TASK DESCRIPTION: Since the pictures are not wanted, reproduce only the rest of the records, exactly as given.

RECORDED DATA:
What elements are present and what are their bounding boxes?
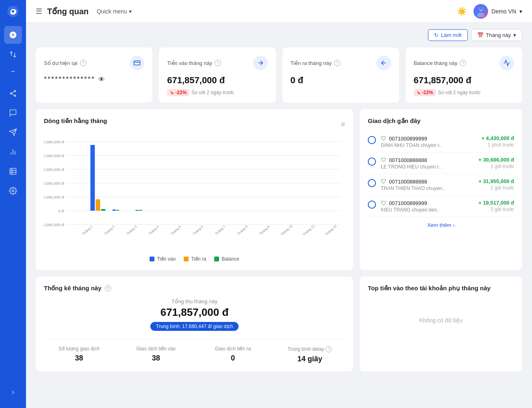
svg-line-6 xyxy=(12,91,14,93)
stat-title-expense: Tiền ra tháng này xyxy=(291,60,332,66)
stat-compare-text-income: So với 2 ngày trước xyxy=(191,90,234,95)
tx-right: + 4,430,000 đ 1 phút trước xyxy=(481,135,514,148)
transactions-card: Giao dịch gần đây 🛡 0071000899999 DINH N… xyxy=(360,109,522,270)
svg-rect-46 xyxy=(139,210,142,211)
cashflow-chart-card: Dòng tiền hằng tháng ≡ 20,000,00 xyxy=(36,109,353,270)
main-content: ☰ Tổng quan Quick menu ▾ ☀️ Demo VN ▾ ↻ … xyxy=(26,0,532,408)
refresh-button[interactable]: ↻ Làm mới xyxy=(428,29,468,41)
avatar xyxy=(473,4,488,19)
total-label: Tổng thu tháng này xyxy=(44,298,345,304)
svg-rect-45 xyxy=(136,210,139,211)
charts-row: Dòng tiền hằng tháng ≡ 20,000,00 xyxy=(36,109,522,270)
sidebar-item-share[interactable] xyxy=(4,84,22,102)
svg-text:0 đ: 0 đ xyxy=(58,209,64,213)
svg-text:4,000,000,000 đ: 4,000,000,000 đ xyxy=(44,195,64,199)
sidebar-item-settings[interactable] xyxy=(4,182,22,200)
stat-value-balance: ************** 👁 xyxy=(44,75,144,84)
svg-rect-44 xyxy=(116,210,119,211)
tx-time: 3 giờ trước xyxy=(478,207,514,212)
svg-point-16 xyxy=(12,190,14,192)
sidebar-expand[interactable] xyxy=(4,384,22,402)
transactions-title: Giao dịch gần đây xyxy=(368,117,514,125)
quick-menu-arrow-icon: ▾ xyxy=(129,8,132,15)
sidebar-item-message[interactable] xyxy=(4,104,22,122)
tx-body: 🛡 0071000899999 KIEU TRANG chuyen tien.. xyxy=(381,200,473,213)
stat-card-balance-month: Balance tháng này ? 671,857,000 đ ↘-22% … xyxy=(406,47,522,103)
svg-rect-43 xyxy=(113,209,116,211)
tx-circle xyxy=(368,136,376,144)
user-menu-arrow-icon: ▾ xyxy=(519,8,522,15)
tx-body: 🛡 0071000888888 LE TRONG HIEU chuyen t.. xyxy=(381,157,473,170)
bstat-item-delay: Trung bình delay ? 14 giây xyxy=(275,346,345,363)
sidebar-item-dashboard[interactable] xyxy=(4,26,22,44)
list-item: 🛡 0071000899999 KIEU TRANG chuyen tien..… xyxy=(368,196,514,217)
logo[interactable] xyxy=(0,0,26,23)
eye-icon[interactable]: 👁 xyxy=(98,76,106,83)
svg-text:Tháng 1: Tháng 1 xyxy=(81,225,93,235)
svg-point-21 xyxy=(482,9,484,11)
tx-right: + 30,686,000 đ 1 giờ trước xyxy=(478,157,514,169)
bstat-label-expense-count: Giao dịch tiền ra xyxy=(198,346,268,352)
see-more-button[interactable]: Xem thêm › xyxy=(368,217,514,228)
list-item: 🛡 0071000899999 DINH NHU TOAN chuyen t..… xyxy=(368,131,514,153)
sidebar-nav xyxy=(0,23,26,203)
stat-icon-income xyxy=(253,56,268,70)
no-data-label: Không có dữ liệu xyxy=(368,300,514,341)
sidebar-item-chart[interactable] xyxy=(4,143,22,161)
info-icon-monthly[interactable]: ? xyxy=(105,285,111,291)
svg-point-3 xyxy=(10,93,12,95)
sidebar-item-table[interactable] xyxy=(4,162,22,180)
filter-button[interactable]: 📅 Tháng này ▾ xyxy=(471,29,522,41)
stat-value-income: 671,857,000 đ xyxy=(167,75,267,86)
sidebar-item-telegram[interactable] xyxy=(4,123,22,141)
theme-toggle-icon[interactable]: ☀️ xyxy=(457,6,467,16)
svg-rect-22 xyxy=(134,61,140,65)
svg-text:Tháng 6: Tháng 6 xyxy=(192,225,204,235)
shield-icon: 🛡 xyxy=(381,135,387,142)
legend-dot-income xyxy=(150,257,154,261)
tx-circle xyxy=(368,179,376,187)
tx-time: 1 phút trước xyxy=(481,142,514,148)
stat-title-balance: Số dư hiện tại xyxy=(44,60,78,66)
info-icon-balance[interactable]: ? xyxy=(80,60,87,66)
stat-icon-balance-month xyxy=(499,56,514,70)
bstat-label-income-count: Giao dịch tiền vào xyxy=(121,346,191,352)
info-icon-delay[interactable]: ? xyxy=(326,346,332,352)
shield-icon: 🛡 xyxy=(381,178,387,185)
stat-title-income: Tiền vào tháng này xyxy=(167,60,212,66)
tx-desc: TRAN THIEN THAO chuyen.. xyxy=(381,186,473,191)
stat-card-balance: Số dư hiện tại ? ************** 👁 xyxy=(36,47,152,103)
page-title: Tổng quan xyxy=(47,6,89,16)
list-item: 🛡 0071000888888 LE TRONG HIEU chuyen t..… xyxy=(368,153,514,174)
info-icon-expense[interactable]: ? xyxy=(334,60,341,66)
bottom-row: Thống kê tháng này ? Tổng thu tháng này … xyxy=(36,276,522,371)
top-accounts-title: Top tiền vào theo tài khoản phụ tháng nà… xyxy=(368,285,514,292)
stat-compare-balance-month: ↘-22% So với 2 ngày trước xyxy=(414,89,514,96)
svg-text:-4,000,000,000 đ: -4,000,000,000 đ xyxy=(44,222,64,227)
legend-label-balance: Balance xyxy=(221,256,239,262)
legend-item-balance: Balance xyxy=(214,256,239,262)
chart-legend: Tiền vào Tiền ra Balance xyxy=(44,256,345,262)
menu-icon[interactable]: ☰ xyxy=(36,7,42,16)
user-menu[interactable]: Demo VN ▾ xyxy=(473,4,522,19)
info-icon-balance-month[interactable]: ? xyxy=(460,60,466,66)
sidebar-item-transactions[interactable] xyxy=(4,45,22,63)
svg-rect-42 xyxy=(101,209,106,211)
cashflow-chart-area: 20,000,000,000 đ 16,000,000,000 đ 12,000… xyxy=(44,138,345,251)
content-area: ↻ Làm mới 📅 Tháng này ▾ Số dư hiện tại ? xyxy=(26,23,532,408)
svg-text:Tháng 4: Tháng 4 xyxy=(148,225,160,235)
refresh-icon: ↻ xyxy=(434,32,439,38)
avg-badge: Trung bình: 17,680,447 đ/ giao dịch xyxy=(150,322,239,331)
chart-menu-icon[interactable]: ≡ xyxy=(341,120,345,129)
bstat-label-delay: Trung bình delay ? xyxy=(275,346,345,352)
tx-account: 🛡 0071000888888 xyxy=(381,157,473,163)
total-value: 671,857,000 đ xyxy=(44,306,345,319)
svg-text:Tháng 12: Tháng 12 xyxy=(324,224,338,235)
quick-menu[interactable]: Quick menu ▾ xyxy=(97,8,132,15)
legend-dot-expense xyxy=(184,257,189,261)
svg-point-18 xyxy=(477,13,485,17)
info-icon-income[interactable]: ? xyxy=(215,60,221,66)
sidebar-item-bank[interactable] xyxy=(4,65,22,83)
list-item: 🛡 0071000888888 TRAN THIEN THAO chuyen..… xyxy=(368,174,514,196)
svg-rect-41 xyxy=(96,199,100,211)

EXPECTED OUTPUT:
What elements are present and what are their bounding boxes?
svg-line-6 xyxy=(12,91,14,93)
stat-title-expense: Tiền ra tháng này xyxy=(291,60,332,66)
stat-compare-text-income: So với 2 ngày trước xyxy=(191,90,234,95)
tx-right: + 4,430,000 đ 1 phút trước xyxy=(481,135,514,148)
transactions-card: Giao dịch gần đây 🛡 0071000899999 DINH N… xyxy=(360,109,522,270)
svg-rect-46 xyxy=(139,210,142,211)
cashflow-chart-card: Dòng tiền hằng tháng ≡ 20,000,00 xyxy=(36,109,353,270)
main-content: ☰ Tổng quan Quick menu ▾ ☀️ Demo VN ▾ ↻ … xyxy=(26,0,532,408)
refresh-button[interactable]: ↻ Làm mới xyxy=(428,29,468,41)
avatar xyxy=(473,4,488,19)
total-label: Tổng thu tháng này xyxy=(44,298,345,304)
svg-rect-45 xyxy=(136,210,139,211)
charts-row: Dòng tiền hằng tháng ≡ 20,000,00 xyxy=(36,109,522,270)
sidebar-item-share[interactable] xyxy=(4,84,22,102)
svg-text:0 đ: 0 đ xyxy=(58,209,64,213)
svg-text:4,000,000,000 đ: 4,000,000,000 đ xyxy=(44,195,64,199)
sidebar-item-settings[interactable] xyxy=(4,182,22,200)
stat-value-balance: ************** 👁 xyxy=(44,75,144,84)
svg-rect-44 xyxy=(116,210,119,211)
tx-time: 3 giờ trước xyxy=(478,207,514,212)
svg-point-16 xyxy=(12,190,14,192)
sidebar-expand[interactable] xyxy=(4,384,22,402)
transactions-title: Giao dịch gần đây xyxy=(368,117,514,125)
quick-menu-arrow-icon: ▾ xyxy=(129,8,132,15)
sidebar-item-message[interactable] xyxy=(4,104,22,122)
tx-body: 🛡 0071000899999 KIEU TRANG chuyen tien.. xyxy=(381,200,473,213)
stat-card-balance-month: Balance tháng này ? 671,857,000 đ ↘-22% … xyxy=(406,47,522,103)
svg-rect-43 xyxy=(113,209,116,211)
tx-circle xyxy=(368,136,376,144)
user-menu-arrow-icon: ▾ xyxy=(519,8,522,15)
tx-body: 🛡 0071000888888 LE TRONG HIEU chuyen t.. xyxy=(381,157,473,170)
bstat-item-delay: Trung bình delay ? 14 giây xyxy=(275,346,345,363)
sidebar-item-dashboard[interactable] xyxy=(4,26,22,44)
list-item: 🛡 0071000899999 KIEU TRANG chuyen tien..… xyxy=(368,196,514,217)
logo[interactable] xyxy=(0,0,26,23)
eye-icon[interactable]: 👁 xyxy=(98,76,106,83)
svg-text:Tháng 1: Tháng 1 xyxy=(81,225,93,235)
svg-point-21 xyxy=(482,9,484,11)
tx-right: + 30,686,000 đ 1 giờ trước xyxy=(478,157,514,169)
bstat-label-expense-count: Giao dịch tiền ra xyxy=(198,346,268,352)
see-more-button[interactable]: Xem thêm › xyxy=(368,217,514,228)
list-item: 🛡 0071000899999 DINH NHU TOAN chuyen t..… xyxy=(368,131,514,153)
sidebar-nav xyxy=(0,23,26,203)
stat-icon-income xyxy=(253,56,268,70)
no-data-label: Không có dữ liệu xyxy=(368,300,514,341)
sidebar-item-chart[interactable] xyxy=(4,143,22,161)
info-icon-monthly[interactable]: ? xyxy=(105,285,111,291)
svg-point-3 xyxy=(10,93,12,95)
sidebar-item-table[interactable] xyxy=(4,162,22,180)
filter-button[interactable]: 📅 Tháng này ▾ xyxy=(471,29,522,41)
stat-value-income: 671,857,000 đ xyxy=(167,75,267,86)
sidebar-item-telegram[interactable] xyxy=(4,123,22,141)
theme-toggle-icon[interactable]: ☀️ xyxy=(457,6,467,16)
svg-rect-22 xyxy=(134,61,140,65)
svg-text:Tháng 6: Tháng 6 xyxy=(192,225,204,235)
shield-icon: 🛡 xyxy=(381,135,387,142)
legend-dot-income xyxy=(150,257,154,261)
tx-circle xyxy=(368,179,376,187)
tx-time: 1 phút trước xyxy=(481,142,514,148)
stat-title-balance: Số dư hiện tại xyxy=(44,60,78,66)
info-icon-balance[interactable]: ? xyxy=(80,60,87,66)
stat-icon-balance-month xyxy=(499,56,514,70)
bstat-label-income-count: Giao dịch tiền vào xyxy=(121,346,191,352)
info-icon-delay[interactable]: ? xyxy=(326,346,332,352)
shield-icon: 🛡 xyxy=(381,178,387,185)
stat-title-income: Tiền vào tháng này xyxy=(167,60,212,66)
tx-desc: TRAN THIEN THAO chuyen.. xyxy=(381,186,473,191)
stat-card-balance: Số dư hiện tại ? ************** 👁 xyxy=(36,47,152,103)
page-title: Tổng quan xyxy=(47,6,89,16)
list-item: 🛡 0071000888888 LE TRONG HIEU chuyen t..… xyxy=(368,153,514,174)
info-icon-expense[interactable]: ? xyxy=(334,60,341,66)
bottom-row: Thống kê tháng này ? Tổng thu tháng này … xyxy=(36,276,522,371)
top-accounts-title: Top tiền vào theo tài khoản phụ tháng nà… xyxy=(368,285,514,292)
stat-compare-balance-month: ↘-22% So với 2 ngày trước xyxy=(414,89,514,96)
svg-text:-4,000,000,000 đ: -4,000,000,000 đ xyxy=(44,222,64,227)
legend-label-balance: Balance xyxy=(221,256,239,262)
legend-item-balance: Balance xyxy=(214,256,239,262)
chart-legend: Tiền vào Tiền ra Balance xyxy=(44,256,345,262)
menu-icon[interactable]: ☰ xyxy=(36,7,42,16)
user-menu[interactable]: Demo VN ▾ xyxy=(473,4,522,19)
info-icon-balance-month[interactable]: ? xyxy=(460,60,466,66)
sidebar-item-transactions[interactable] xyxy=(4,45,22,63)
svg-rect-42 xyxy=(101,209,106,211)
cashflow-chart-area: 20,000,000,000 đ 16,000,000,000 đ 12,000… xyxy=(44,138,345,251)
content-area: ↻ Làm mới 📅 Tháng này ▾ Số dư hiện tại ? xyxy=(26,23,532,408)
svg-text:Tháng 4: Tháng 4 xyxy=(148,225,160,235)
refresh-icon: ↻ xyxy=(434,32,439,38)
avg-badge: Trung bình: 17,680,447 đ/ giao dịch xyxy=(150,322,239,331)
chart-menu-icon[interactable]: ≡ xyxy=(341,120,345,129)
bstat-label-delay: Trung bình delay ? xyxy=(275,346,345,352)
tx-account: 🛡 0071000888888 xyxy=(381,157,473,163)
total-value: 671,857,000 đ xyxy=(44,306,345,319)
svg-text:Tháng 12: Tháng 12 xyxy=(324,224,338,235)
quick-menu[interactable]: Quick menu ▾ xyxy=(97,8,132,15)
legend-dot-expense xyxy=(184,257,189,261)
svg-point-18 xyxy=(477,13,485,17)
info-icon-income[interactable]: ? xyxy=(215,60,221,66)
sidebar-item-bank[interactable] xyxy=(4,65,22,83)
list-item: 🛡 0071000888888 TRAN THIEN THAO chuyen..… xyxy=(368,174,514,196)
svg-rect-41 xyxy=(96,199,100,211)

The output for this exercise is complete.